Word for word, copy out the data below, omitting pictures.
......
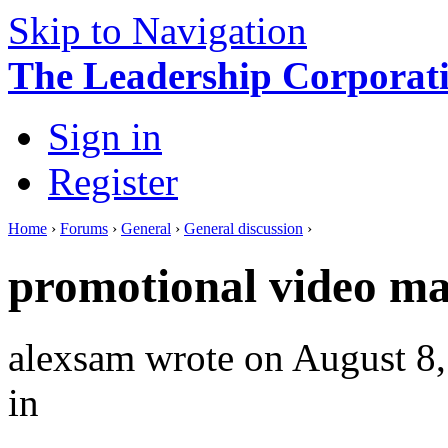
Skip to Navigation
The Leadership Corporati
Sign in
Register
Home
›
Forums
›
General
›
General discussion
›
promotional video m
alexsam
wrote on August 8,
in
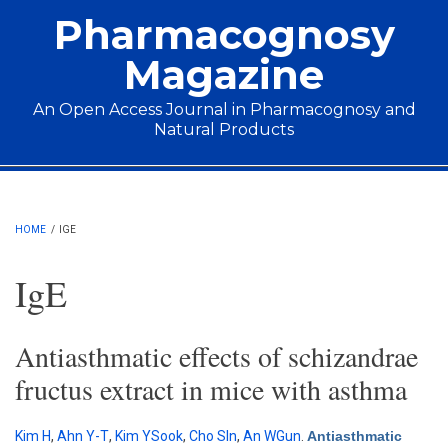
Skip to main content
Pharmacognosy
Magazine
An Open Access Journal in Pharmacognosy and
Natural Products
Main menu
HOME
/
IGE
IgE
Antiasthmatic effects of schizandrae
fructus extract in mice with asthma
Kim H
,
Ahn Y-T
,
Kim YSook
,
Cho SIn
,
An WGun
.
Antiasthmatic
......
| ANSWER FOR THIS EXERCISE |
Skip to Navigation
The Leadership Corporati
Sign in
Register
Home
›
Forums
›
General
›
General discussion
›
promotional video m
alexsam
wrote on August 8,
in
Skip to main content
Pharmacognosy
Magazine
An Open Access Journal in Pharmacognosy and
Natural Products
Main menu
HOME
/
IGE
IgE
Antiasthmatic effects of schizandrae
fructus extract in mice with asthma
Kim H
,
Ahn Y-T
,
Kim YSook
,
Cho SIn
,
An WGun
.
Antiasthmatic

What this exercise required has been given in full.